PROBLEM DESCRIPTION —
Your answer must consist of the records exactly as given, with no pictures included.

[MATERIAL TO PROCESS — start]

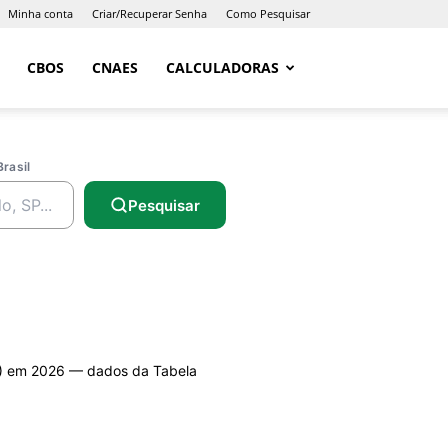
Minha conta
Criar/Recuperar Senha
Como Pesquisar
CBOS
CNAES
CALCULADORAS
Brasil
Pesquisar
 em 2026 — dados da Tabela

[MATERIAL TO PROCESS — finish]

ANSWER TO THIS TASK —
Minha conta
Criar/Recuperar Senha
Como Pesquisar
CBOS
CNAES
CALCULADORAS
Brasil
Pesquisar
 em 2026 — dados da Tabela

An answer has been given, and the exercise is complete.